• _TO DO_
What you give back must match the data below character for character.

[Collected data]
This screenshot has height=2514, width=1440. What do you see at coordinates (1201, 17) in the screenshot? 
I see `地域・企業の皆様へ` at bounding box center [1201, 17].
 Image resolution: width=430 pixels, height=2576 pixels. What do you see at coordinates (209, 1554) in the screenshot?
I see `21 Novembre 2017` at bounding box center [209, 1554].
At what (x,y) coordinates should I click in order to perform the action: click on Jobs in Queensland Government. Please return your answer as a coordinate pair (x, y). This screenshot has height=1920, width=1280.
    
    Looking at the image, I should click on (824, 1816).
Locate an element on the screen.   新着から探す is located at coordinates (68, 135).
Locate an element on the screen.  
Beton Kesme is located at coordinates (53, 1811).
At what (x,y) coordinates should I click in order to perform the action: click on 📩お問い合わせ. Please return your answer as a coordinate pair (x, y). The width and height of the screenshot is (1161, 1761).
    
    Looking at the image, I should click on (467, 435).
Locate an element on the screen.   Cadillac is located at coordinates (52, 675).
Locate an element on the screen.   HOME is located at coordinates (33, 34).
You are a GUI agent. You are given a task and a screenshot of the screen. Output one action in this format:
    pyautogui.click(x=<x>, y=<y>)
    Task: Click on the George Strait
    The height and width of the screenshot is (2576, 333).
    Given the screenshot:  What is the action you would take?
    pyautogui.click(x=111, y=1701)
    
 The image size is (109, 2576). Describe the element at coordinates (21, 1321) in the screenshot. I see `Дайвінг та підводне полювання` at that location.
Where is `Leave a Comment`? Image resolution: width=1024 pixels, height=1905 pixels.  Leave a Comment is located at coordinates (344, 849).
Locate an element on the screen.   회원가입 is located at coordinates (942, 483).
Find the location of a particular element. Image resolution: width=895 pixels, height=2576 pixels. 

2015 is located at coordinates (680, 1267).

• _YOUR SOLUTION_
This screenshot has height=2514, width=1440. What do you see at coordinates (1201, 17) in the screenshot? 
I see `地域・企業の皆様へ` at bounding box center [1201, 17].
 Image resolution: width=430 pixels, height=2576 pixels. What do you see at coordinates (209, 1554) in the screenshot?
I see `21 Novembre 2017` at bounding box center [209, 1554].
At what (x,y) coordinates should I click in order to perform the action: click on Jobs in Queensland Government. Please return your answer as a coordinate pair (x, y). This screenshot has height=1920, width=1280.
    
    Looking at the image, I should click on (824, 1816).
Locate an element on the screen.   新着から探す is located at coordinates (68, 135).
Locate an element on the screen.  
Beton Kesme is located at coordinates (53, 1811).
At what (x,y) coordinates should I click in order to perform the action: click on 📩お問い合わせ. Please return your answer as a coordinate pair (x, y). The width and height of the screenshot is (1161, 1761).
    
    Looking at the image, I should click on (467, 435).
Locate an element on the screen.   Cadillac is located at coordinates (52, 675).
Locate an element on the screen.   HOME is located at coordinates (33, 34).
You are a GUI agent. You are given a task and a screenshot of the screen. Output one action in this format:
    pyautogui.click(x=<x>, y=<y>)
    Task: Click on the George Strait
    The height and width of the screenshot is (2576, 333).
    Given the screenshot:  What is the action you would take?
    pyautogui.click(x=111, y=1701)
    
 The image size is (109, 2576). Describe the element at coordinates (21, 1321) in the screenshot. I see `Дайвінг та підводне полювання` at that location.
Where is `Leave a Comment`? Image resolution: width=1024 pixels, height=1905 pixels.  Leave a Comment is located at coordinates (344, 849).
Locate an element on the screen.   회원가입 is located at coordinates (942, 483).
Find the location of a particular element. Image resolution: width=895 pixels, height=2576 pixels. 

2015 is located at coordinates (680, 1267).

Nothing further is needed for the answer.